AI's versatile nature leads Mr. Altman from Open AI to view it as akin to "a new computer," a sentiment echoed by Mr. Nadella, from Microsoft. Mr. Nadella believes that AI offers a breakthrough in efficiency and ease, not seen since the advent of personal computers. At Microsoft, the supply-chain team is already leveraging AI for decision-making impact analysis, a task traditionally reserved for quarter-end financial reviews.

The potential of AI to supplant roles traditionally held by highly skilled professionals, such as accountants, has sparked debates about its effects on employment. A recent study by the IMF, released on January 14th, suggests that AI could significantly transform job markets. Those with higher education might be the most affected by this shift, yet they also stand to benefit greatly from the ensuing wave of innovation. Both Mr. Nadella and Mr. Altman believe that AI will ultimately lead to the creation of more jobs than it eliminates. 

Mr. Nadella anticipates a more dynamic job market, where individuals can rapidly acquire new skills and transition between roles, leading to a reshuffling of wage structures – some increasing and others becoming more standardised.

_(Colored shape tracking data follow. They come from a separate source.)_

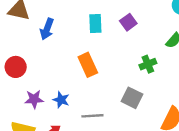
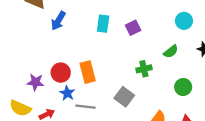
orange rectangle: (88, 65) -> (88, 72), moved
red circle: (16, 67) -> (61, 73), moved
blue star: (61, 100) -> (67, 93), moved

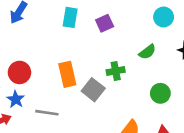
orange rectangle: (88, 72) -> (67, 74), moved
blue star: (67, 93) -> (16, 99), moved
gray square: (124, 97) -> (93, 90), moved

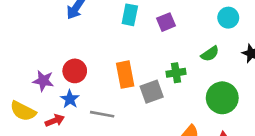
gray square: (93, 90) -> (152, 92), turned 30
green circle: (160, 93) -> (222, 98), size x1.5

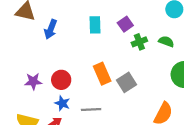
green semicircle: (210, 54) -> (166, 41), turned -112
green cross: (176, 73) -> (139, 42), moved
purple star: (43, 81) -> (33, 81), moved

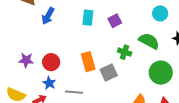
green semicircle: (166, 41) -> (149, 41), size x1.5
green cross: (139, 42) -> (125, 52), moved, turned 32

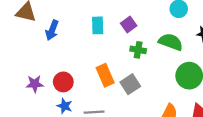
green cross: (125, 52) -> (138, 50), moved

The prospect of achieving artificial general intelligence (AGI), capable of surpassing human intellect in most areas, intensifies these discussions. While some fear catastrophic outcomes ranging from economic turmoil to a hypothetical robot uprising, AGI remains a key objective for OpenAI. 

Mr. Altman remarks on the steady progress toward this goal, comparing it to the iPhone's evolution: no single model marked a drastic change, but the cumulative advancement from the first to the latest model is remarkable. He predicts that the initial turmoil following the emergence of AGI will be brief, suggesting that after a brief period of global apprehension, life will continue as usual.